What is returned from the function is a string that contains all of the MailChimp markup necessary to create a new email template. Once the markup is crafted a call is made to the helper function createNewMailchimpTemplate.

function createNewMailchimpTemplate(mailChimpKey, markup, listId, volume, subjectText) {
  var mailChimpClient = new MailchimpDelivery(new Mailchimp(mailChimpKey));
  return mailChimpClient.saveTemplate(`Learn By Doing Volume ${volume}`, markup)
    .then((data) => {
      return mailChimpClient.createRegularCampaign(
        listId, 
        `Weekly Learn AWS Newsletter [Vol ${volume}]`,
        `[Learn By Doing] Volume #${volume}: ${subjectText}`,
        data.id);
    })
}

This function makes a call to MailchimpDelivery.saveTemplate() to save a new email template that can later be leveraged in a campaign. Once the template is saved, a Regular Mailchimp campaign can be created which is what we see here with the call to createRegularCampaign().

A regular campaign will be created for the email list id that has been passed in. That campaign will have the email subject of [Learn By Doing] Volume #${volume}: ${subjectText} and it will use the email template that was just created. When the campaign is successfully created we signal success back in the main handler by calling our callback function, callback(null, response).

Wrapping up

This has been a much longer blog post than I typically write, but I believe this post really highlights a key concept for something like AWS Lambda. Is this the most elegant solution to the problem, not at all. Could I have written better code? Absolutely. But neither one of those is the point.

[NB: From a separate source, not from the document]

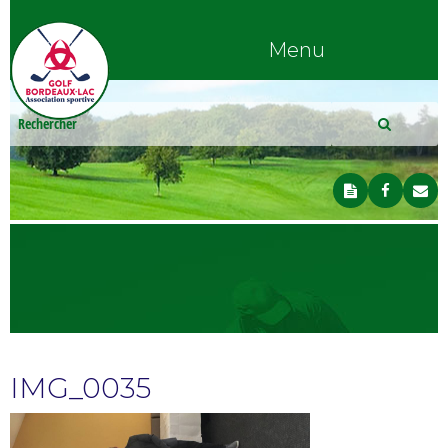
Menu
IMG_0035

The point is that a cloud provider gives both developers and businesses an incredible amount of agility and can dramatically increase effectiveness. They allow you to iterate and develop new ideas quickly. A service like AWS Lambda allows you to write code like this that automates a task that was taking anywhere from 4-6 hours a week to absolutely nothing.

My agility has been elevated by a tool like AWS. Instead of spending 4-6 hours a week clicking buttons, a Lambda runs and everything goes where it needs to go when it needs to go there with no intervention needed from me. I can focus on the things that bring value, curating high-quality content for my subscribers.

I understand that the use-case is simple here, but I can assure you the background concept is applicable to hundreds, if not thousands, of use cases. Start freeing up your time to focus on the things that matter to you and your users by automating away the things that don’t, but are necessary, by spending a few hours writing a Lambda or two.